Items listed in a dataset:
----------
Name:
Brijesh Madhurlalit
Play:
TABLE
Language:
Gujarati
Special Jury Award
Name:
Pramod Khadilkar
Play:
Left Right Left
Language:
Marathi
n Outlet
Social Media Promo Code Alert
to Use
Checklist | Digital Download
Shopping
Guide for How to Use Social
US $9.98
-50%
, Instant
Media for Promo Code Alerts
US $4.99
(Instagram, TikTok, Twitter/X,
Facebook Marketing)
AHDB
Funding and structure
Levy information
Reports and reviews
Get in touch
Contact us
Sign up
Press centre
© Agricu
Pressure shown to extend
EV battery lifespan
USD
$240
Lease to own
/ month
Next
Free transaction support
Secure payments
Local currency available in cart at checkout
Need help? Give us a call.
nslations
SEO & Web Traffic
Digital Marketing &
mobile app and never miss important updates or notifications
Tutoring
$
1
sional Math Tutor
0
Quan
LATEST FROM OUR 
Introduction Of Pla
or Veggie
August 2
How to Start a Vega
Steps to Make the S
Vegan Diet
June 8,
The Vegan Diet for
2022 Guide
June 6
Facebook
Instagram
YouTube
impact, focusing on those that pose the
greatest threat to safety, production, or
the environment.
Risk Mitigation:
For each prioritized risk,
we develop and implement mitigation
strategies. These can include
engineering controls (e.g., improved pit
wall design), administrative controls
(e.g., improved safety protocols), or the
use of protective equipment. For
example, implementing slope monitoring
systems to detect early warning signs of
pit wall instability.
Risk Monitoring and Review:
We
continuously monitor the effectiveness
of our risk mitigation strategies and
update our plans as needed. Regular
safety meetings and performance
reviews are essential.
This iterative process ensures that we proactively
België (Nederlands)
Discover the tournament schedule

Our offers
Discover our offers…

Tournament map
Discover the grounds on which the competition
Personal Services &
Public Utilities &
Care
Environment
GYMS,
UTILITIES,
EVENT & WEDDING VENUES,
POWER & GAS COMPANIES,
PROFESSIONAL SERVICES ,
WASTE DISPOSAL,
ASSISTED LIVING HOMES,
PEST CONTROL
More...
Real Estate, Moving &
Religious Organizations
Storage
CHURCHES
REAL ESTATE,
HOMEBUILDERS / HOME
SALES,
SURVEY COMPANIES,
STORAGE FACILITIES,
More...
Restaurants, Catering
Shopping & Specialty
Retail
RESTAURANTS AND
----------
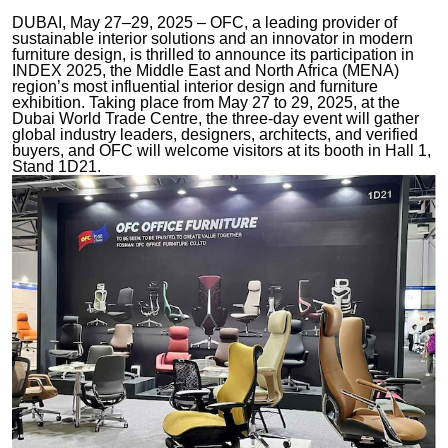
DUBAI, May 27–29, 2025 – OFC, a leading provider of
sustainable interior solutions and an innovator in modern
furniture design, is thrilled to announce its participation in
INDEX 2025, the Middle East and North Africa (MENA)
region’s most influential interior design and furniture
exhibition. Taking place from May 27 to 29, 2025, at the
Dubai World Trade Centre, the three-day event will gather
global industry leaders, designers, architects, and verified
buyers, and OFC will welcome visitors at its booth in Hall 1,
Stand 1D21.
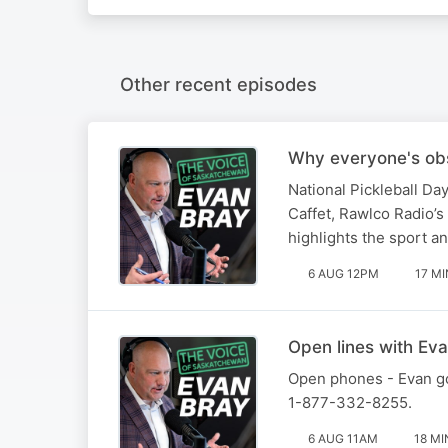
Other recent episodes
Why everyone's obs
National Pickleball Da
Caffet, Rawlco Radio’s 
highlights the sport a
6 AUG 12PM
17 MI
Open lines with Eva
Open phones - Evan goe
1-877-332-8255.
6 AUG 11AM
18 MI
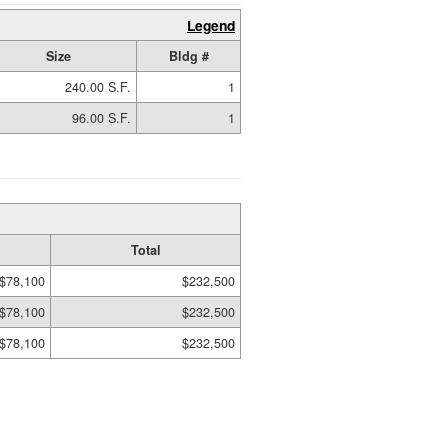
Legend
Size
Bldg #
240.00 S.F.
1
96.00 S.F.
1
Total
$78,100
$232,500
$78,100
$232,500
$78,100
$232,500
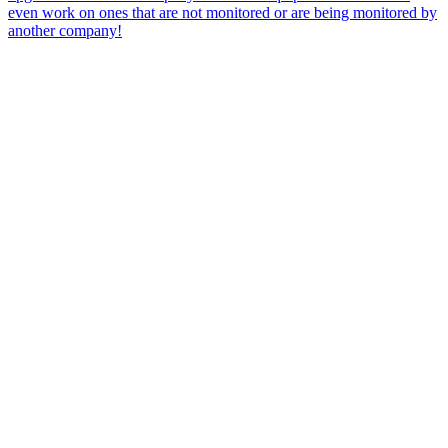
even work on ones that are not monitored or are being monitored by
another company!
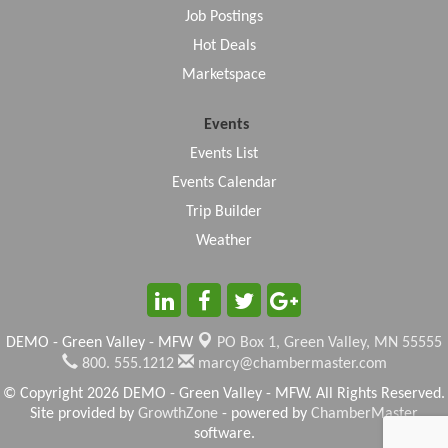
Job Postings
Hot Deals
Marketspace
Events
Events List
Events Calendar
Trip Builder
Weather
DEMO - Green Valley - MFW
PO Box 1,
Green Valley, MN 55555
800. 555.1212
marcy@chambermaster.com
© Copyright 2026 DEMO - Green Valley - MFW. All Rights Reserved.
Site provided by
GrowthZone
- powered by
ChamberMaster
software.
----------
What the task requires:
Apply a filter for "Media" to the data above, then copy each line that matches.

Exercise response:
Social Media Promo Code Alert
Media for Promo Code Alerts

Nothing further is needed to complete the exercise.